(WHAT TO PRODUCE): A faithful copy without images is required: write out all the records exactly.

(DATA):
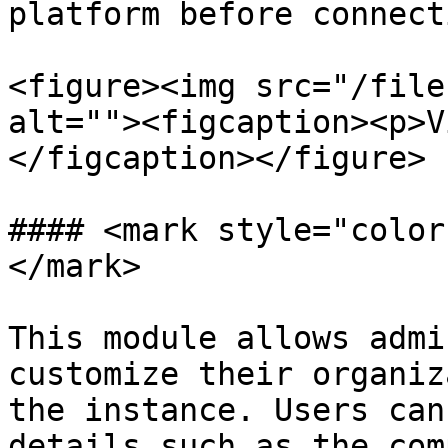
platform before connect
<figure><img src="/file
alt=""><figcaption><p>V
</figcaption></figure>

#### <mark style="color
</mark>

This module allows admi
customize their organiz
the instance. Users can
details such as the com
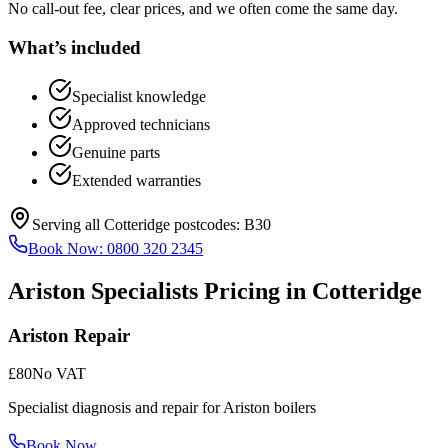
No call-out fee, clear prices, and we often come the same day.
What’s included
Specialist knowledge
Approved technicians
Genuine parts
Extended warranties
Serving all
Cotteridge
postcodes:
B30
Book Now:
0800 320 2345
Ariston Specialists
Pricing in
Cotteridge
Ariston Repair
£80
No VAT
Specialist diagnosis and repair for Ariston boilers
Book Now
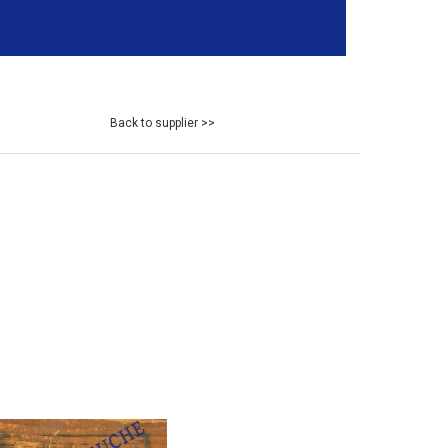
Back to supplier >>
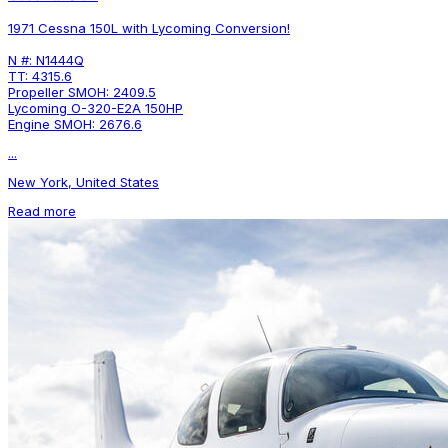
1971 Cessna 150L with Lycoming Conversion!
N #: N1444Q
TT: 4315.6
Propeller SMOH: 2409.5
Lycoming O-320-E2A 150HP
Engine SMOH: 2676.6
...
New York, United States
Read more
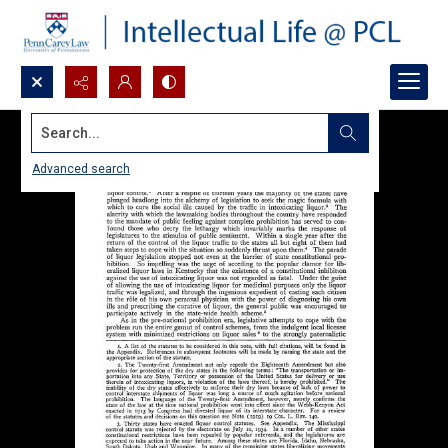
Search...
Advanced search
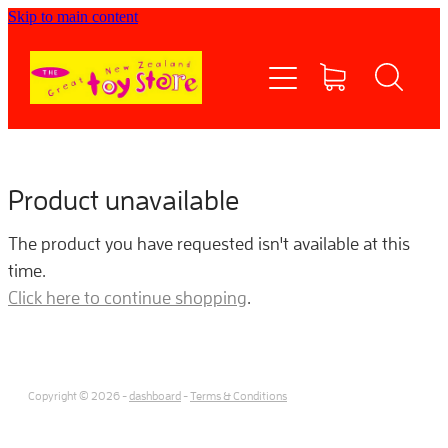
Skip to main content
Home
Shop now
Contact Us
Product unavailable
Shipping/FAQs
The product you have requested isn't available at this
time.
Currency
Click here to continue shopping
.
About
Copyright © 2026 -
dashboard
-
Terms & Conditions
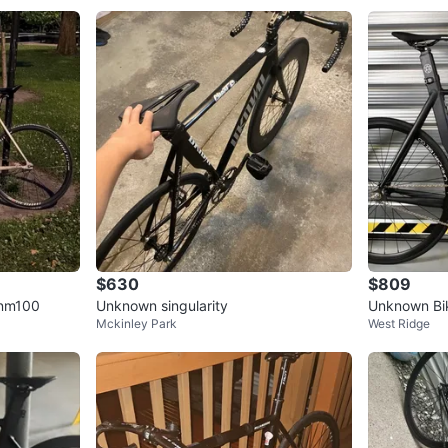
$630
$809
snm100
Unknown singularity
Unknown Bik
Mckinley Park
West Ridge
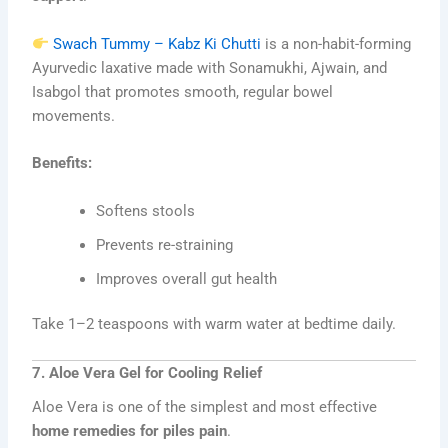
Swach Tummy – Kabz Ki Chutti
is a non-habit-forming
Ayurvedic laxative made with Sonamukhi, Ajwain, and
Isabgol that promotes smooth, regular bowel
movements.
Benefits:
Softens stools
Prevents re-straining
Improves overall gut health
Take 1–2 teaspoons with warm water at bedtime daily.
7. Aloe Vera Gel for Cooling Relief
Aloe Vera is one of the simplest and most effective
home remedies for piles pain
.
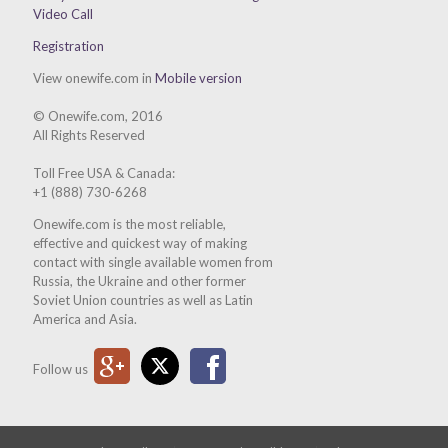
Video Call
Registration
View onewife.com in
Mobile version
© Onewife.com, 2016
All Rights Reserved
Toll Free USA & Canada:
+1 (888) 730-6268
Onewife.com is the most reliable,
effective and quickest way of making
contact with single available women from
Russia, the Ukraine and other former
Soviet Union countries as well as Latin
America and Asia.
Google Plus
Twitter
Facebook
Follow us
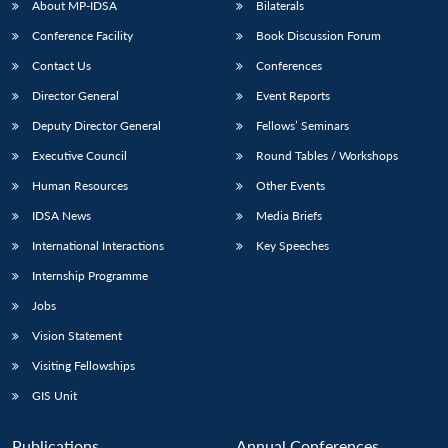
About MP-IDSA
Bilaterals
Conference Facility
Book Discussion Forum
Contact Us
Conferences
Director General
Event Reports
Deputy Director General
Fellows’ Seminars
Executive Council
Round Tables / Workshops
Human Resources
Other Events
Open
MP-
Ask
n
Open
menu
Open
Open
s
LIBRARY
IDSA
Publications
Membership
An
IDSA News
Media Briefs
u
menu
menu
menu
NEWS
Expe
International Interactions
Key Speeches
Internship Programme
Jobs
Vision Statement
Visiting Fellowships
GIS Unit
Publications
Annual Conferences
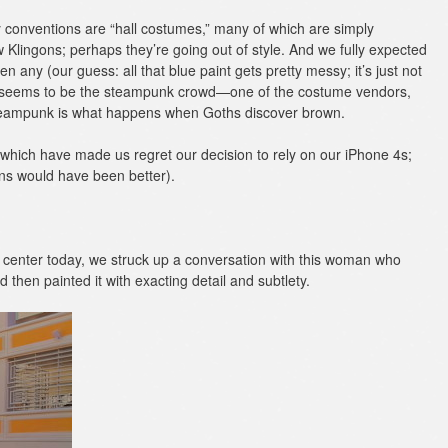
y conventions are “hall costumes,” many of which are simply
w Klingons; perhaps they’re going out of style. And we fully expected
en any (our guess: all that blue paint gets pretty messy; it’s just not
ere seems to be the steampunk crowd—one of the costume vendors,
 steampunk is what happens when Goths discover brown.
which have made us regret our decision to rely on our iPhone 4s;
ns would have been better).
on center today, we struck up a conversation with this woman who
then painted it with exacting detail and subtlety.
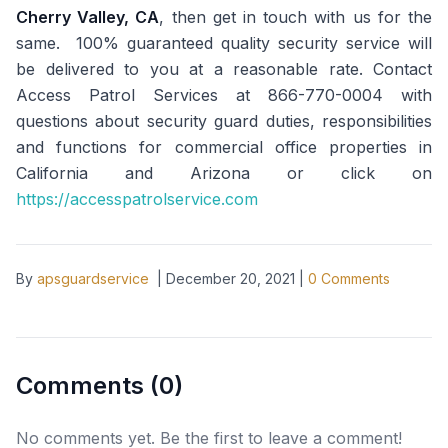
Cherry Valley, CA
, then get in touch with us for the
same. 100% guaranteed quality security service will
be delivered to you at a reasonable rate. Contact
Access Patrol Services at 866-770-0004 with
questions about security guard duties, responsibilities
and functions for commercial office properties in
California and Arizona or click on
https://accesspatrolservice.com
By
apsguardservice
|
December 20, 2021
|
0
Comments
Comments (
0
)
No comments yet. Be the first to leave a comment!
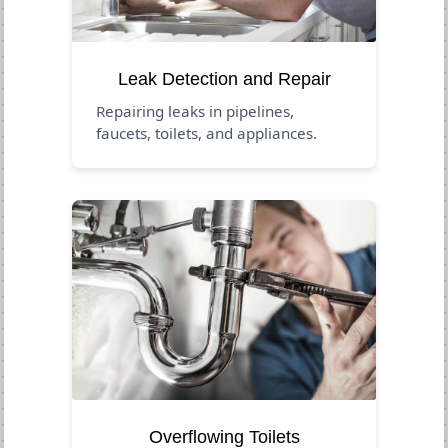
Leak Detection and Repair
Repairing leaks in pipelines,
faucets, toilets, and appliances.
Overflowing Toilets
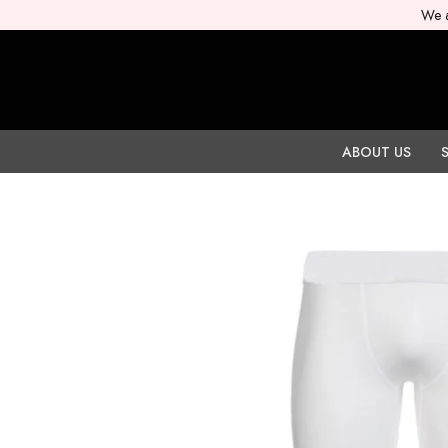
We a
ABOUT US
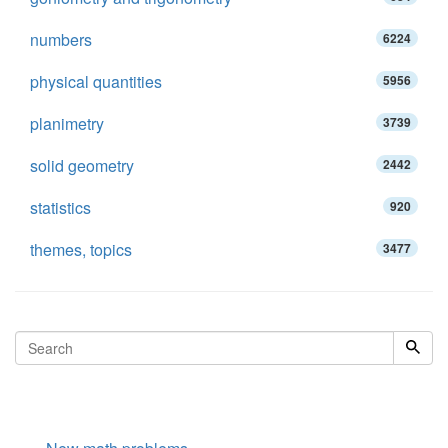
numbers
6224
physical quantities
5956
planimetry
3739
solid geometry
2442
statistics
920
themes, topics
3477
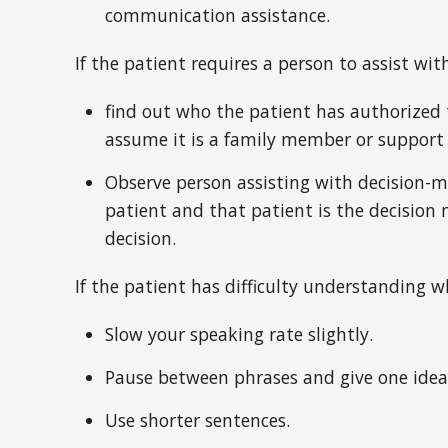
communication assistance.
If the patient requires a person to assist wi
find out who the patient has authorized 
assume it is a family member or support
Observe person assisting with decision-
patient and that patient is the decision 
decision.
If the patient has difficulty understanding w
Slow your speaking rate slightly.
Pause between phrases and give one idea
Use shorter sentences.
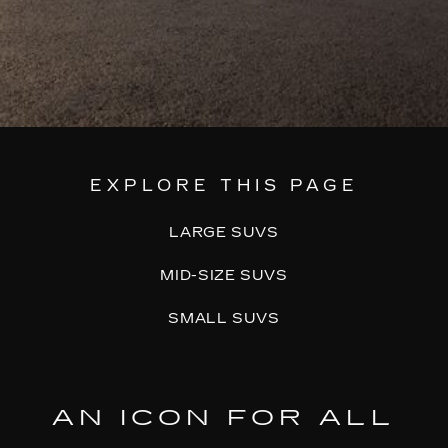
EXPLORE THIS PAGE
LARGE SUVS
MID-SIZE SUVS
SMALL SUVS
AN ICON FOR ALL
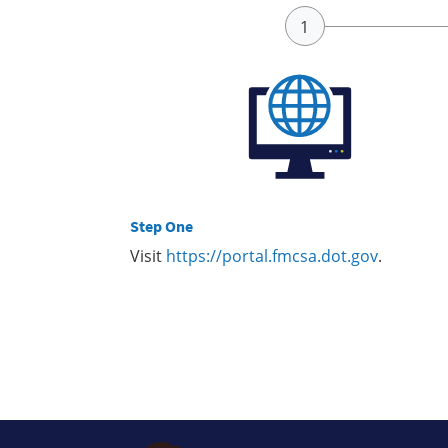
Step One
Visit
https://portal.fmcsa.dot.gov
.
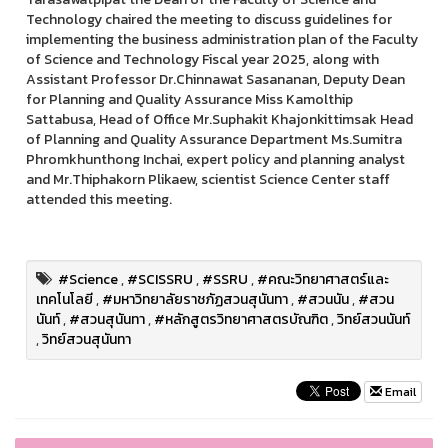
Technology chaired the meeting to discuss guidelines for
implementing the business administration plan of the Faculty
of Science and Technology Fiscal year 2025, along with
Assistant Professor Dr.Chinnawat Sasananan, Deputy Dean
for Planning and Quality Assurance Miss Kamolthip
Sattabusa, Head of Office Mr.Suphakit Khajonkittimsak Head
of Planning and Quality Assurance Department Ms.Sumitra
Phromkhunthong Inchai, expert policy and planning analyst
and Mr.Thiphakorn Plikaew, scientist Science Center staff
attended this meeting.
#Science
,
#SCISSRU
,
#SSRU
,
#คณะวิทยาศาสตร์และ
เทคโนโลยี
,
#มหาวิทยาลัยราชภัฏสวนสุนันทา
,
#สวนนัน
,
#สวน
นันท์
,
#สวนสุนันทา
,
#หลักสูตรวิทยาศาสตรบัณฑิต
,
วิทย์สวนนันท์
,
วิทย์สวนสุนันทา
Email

(RESPONSE TO THIS EXERCISE):
platform before connect
<figure><img src="/file
alt=""><figcaption><p>V
</figcaption></figure>

#### <mark style="color
</mark>

This module allows admi
customize their organiz
the instance. Users can
details such as the com
No call-out fee, clear prices, and we often come the same day.
What’s included
Specialist knowledge
Approved technicians
Genuine parts
Extended warranties
Serving all
Cotteridge
postcodes:
B30
Book Now:
0800 320 2345
Ariston Specialists
Pricing in
Cotteridge
Ariston Repair
£80
No VAT
Specialist diagnosis and repair for Ariston boilers
Book Now
Back to supplier >>
1971 Cessna 150L with Lycoming Conversion!
N #: N1444Q
TT: 4315.6
Propeller SMOH: 2409.5
Lycoming O-320-E2A 150HP
Engine SMOH: 2676.6
...
New York, United States
Read more
Search...
Advanced search
Skip to main content
Home
Shop now
Contact Us
Product unavailable
Shipping/FAQs
The product you have requested isn't available at this
time.
Currency
Click here to continue shopping
.
About
Copyright © 2026 -
dashboard
-
Terms & Conditions
$630
$809
snm100
Unknown singularity
Unknown Bik
Mckinley Park
West Ridge
Swach Tummy – Kabz Ki Chutti
is a non-habit-forming
Ayurvedic laxative made with Sonamukhi, Ajwain, and
Isabgol that promotes smooth, regular bowel
movements.
Benefits:
Softens stools
Prevents re-straining
Improves overall gut health
Take 1–2 teaspoons with warm water at bedtime daily.
7. Aloe Vera Gel for Cooling Relief
Aloe Vera is one of the simplest and most effective
home remedies for piles pain
.
Video Call
Registration
View onewife.com in
Mobile version
© Onewife.com, 2016
All Rights Reserved
Toll Free USA & Canada:
+1 (888) 730-6268
Onewife.com is the most reliable,
effective and quickest way of making
contact with single available women from
Russia, the Ukraine and other former
Soviet Union countries as well as Latin
America and Asia.
Google Plus
Twitter
Facebook
Follow us
About MP-IDSA
Bilaterals
Conference Facility
Book Discussion Forum
Contact Us
Conferences
Director General
Event Reports
Deputy Director General
Fellows’ Seminars
Executive Council
Round Tables / Workshops
Human Resources
Other Events
Open
MP-
Ask
n
Open
menu
Open
Open
s
LIBRARY
IDSA
Publications
Membership
An
IDSA News
Media Briefs
u
menu
menu
menu
NEWS
Expe
International Interactions
Key Speeches
Internship Programme
Jobs
Vision Statement
Visiting Fellowships
GIS Unit
Publications
Annual Conferences
y conventions are “hall costumes,” many of which are simply
w Klingons; perhaps they’re going out of style. And we fully expected
en any (our guess: all that blue paint gets pretty messy; it’s just not
ere seems to be the steampunk crowd—one of the costume vendors,
 steampunk is what happens when Goths discover brown.
which have made us regret our decision to rely on our iPhone 4s;
ns would have been better).
on center today, we struck up a conversation with this woman who
then painted it with exacting detail and subtlety.
Cherry Valley, CA
, then get in touch with us for the
same. 100% guaranteed quality security service will
be delivered to you at a reasonable rate. Contact
Access Patrol Services at 866-770-0004 with
questions about security guard duties, responsibilities
and functions for commercial office properties in
California and Arizona or click on
https://accesspatrolservice.com
By
apsguardservice
|
December 20, 2021
|
0
Comments
Comments (
0
)
No comments yet. Be the first to leave a comment!
Leak Detection and Repair
Repairing leaks in pipelines,
faucets, toilets, and appliances.
Overflowing Toilets
We a
ABOUT US
numbers
6224
physical quantities
5956
planimetry
3739
solid geometry
2442
statistics
920
themes, topics
3477
communication assistance.
If the patient requires a person to assist wi
find out who the patient has authorized 
assume it is a family member or support
Observe person assisting with decision-
patient and that patient is the decision 
decision.
If the patient has difficulty understanding w
Slow your speaking rate slightly.
Pause between phrases and give one idea
Use shorter sentences.
EXPLORE THIS PAGE
LARGE SUVS
MID-SIZE SUVS
SMALL SUVS
AN ICON FOR ALL
Step One
Visit
https://portal.fmcsa.dot.gov
.
Technology chaired the meeting to discuss guidelines for
implementing the business administration plan of the Faculty
of Science and Technology Fiscal year 2025, along with
Assistant Professor Dr.Chinnawat Sasananan, Deputy Dean
for Planning and Quality Assurance Miss Kamolthip
Sattabusa, Head of Office Mr.Suphakit Khajonkittimsak Head
of Planning and Quality Assurance Department Ms.Sumitra
Phromkhunthong Inchai, expert policy and planning analyst
and Mr.Thiphakorn Plikaew, scientist Science Center staff
attended this meeting.
#Science
,
#SCISSRU
,
#SSRU
,
#คณะวิทยาศาสตร์และ
เทคโนโลยี
,
#มหาวิทยาลัยราชภัฏสวนสุนันทา
,
#สวนนัน
,
#สวน
นันท์
,
#สวนสุนันทา
,
#หลักสูตรวิทยาศาสตรบัณฑิต
,
วิทย์สวนนันท์
,
วิทย์สวนสุนันทา
Email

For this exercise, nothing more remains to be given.